(Beginning of Data for this exercise)

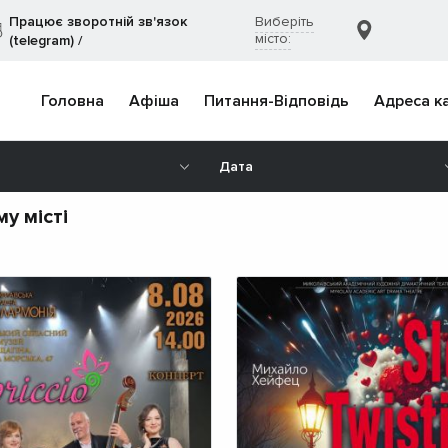
Працює зворотній зв'язок
Виберіть
місто:
(telegram)
/
Головна
Афіша
Питання-Відповідь
Адреса к
Дата
у місті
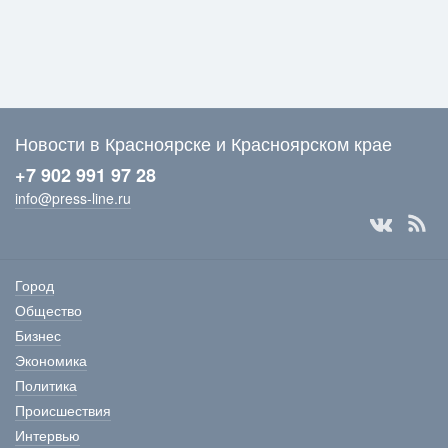
Новости в Красноярске и Красноярском крае
+7 902 991 97 28
info@press-line.ru
Город
Общество
Бизнес
Экономика
Политика
Происшествия
Интервью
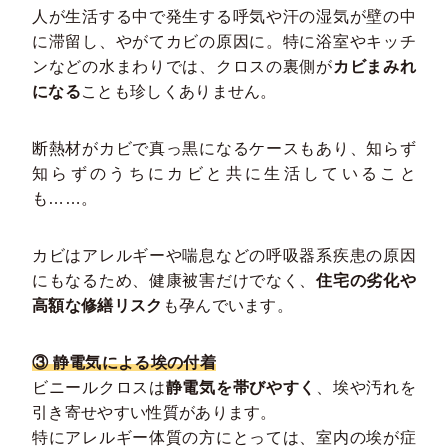
人が生活する中で発生する呼気や汗の湿気が壁の中
に滞留し、やがてカビの原因に。特に浴室やキッチ
ンなどの水まわりでは、クロスの裏側が
カビまみれ
になる
ことも珍しくありません。
断熱材がカビで真っ黒になるケースもあり、知らず
知らずのうちにカビと共に生活していること
も……。
カビはアレルギーや喘息などの呼吸器系疾患の原因
にもなるため、健康被害だけでなく、
住宅の劣化や
高額な修繕リスク
も孕んでいます。
③ 静電気による埃の付着
ビニールクロスは
静電気を帯びやすく
、埃や汚れを
引き寄せやすい性質があります。
特にアレルギー体質の方にとっては、室内の埃が症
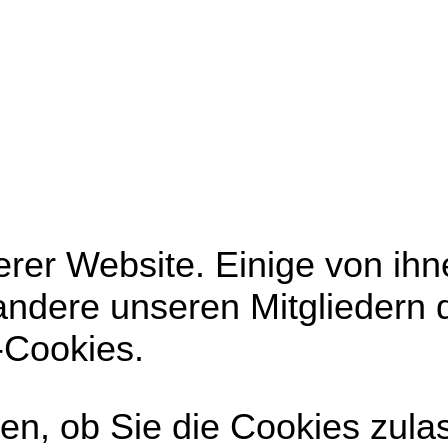
rer Website. Einige von ihne
andere unseren Mitgliedern 
-Cookies.
en, ob Sie die Cookies zula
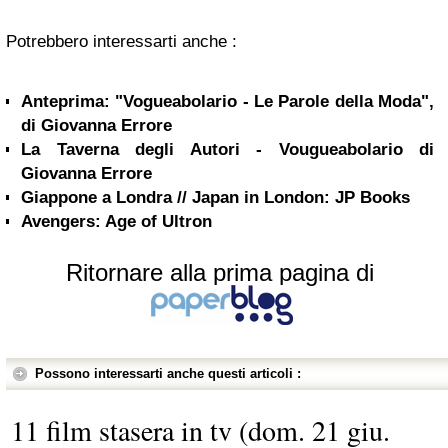
Potrebbero interessarti anche :
Anteprima: "Vogueabolario - Le Parole della Moda",
di Giovanna Errore
La Taverna degli Autori - Vougueabolario di
Giovanna Errore
Giappone a Londra // Japan in London: JP Books
Avengers: Age of Ultron
Ritornare alla prima pagina di
Possono interessarti anche questi articoli :
11 film stasera in tv (dom. 21 giu.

(End of Data for this exercise)

- [The problem]: Respond with the exact lines above running from the one containing "ンなどの水まわりでは、クロスの裏側が" to the one containing "en, ob Sie die Cookies zula", both ends kept and no pictures included.

- [Solution to the exercise]:
ンなどの水まわりでは、クロスの裏側が
カビまみれ
になる
ことも珍しくありません。
断熱材がカビで真っ黒になるケースもあり、知らず
知らずのうちにカビと共に生活していること
も……。
カビはアレルギーや喘息などの呼吸器系疾患の原因
にもなるため、健康被害だけでなく、
住宅の劣化や
高額な修繕リスク
も孕んでいます。
③ 静電気による埃の付着
ビニールクロスは
静電気を帯びやすく
、埃や汚れを
引き寄せやすい性質があります。
特にアレルギー体質の方にとっては、室内の埃が症
rer Website. Einige von ihne
andere unseren Mitgliedern 
-Cookies.
en, ob Sie die Cookies zula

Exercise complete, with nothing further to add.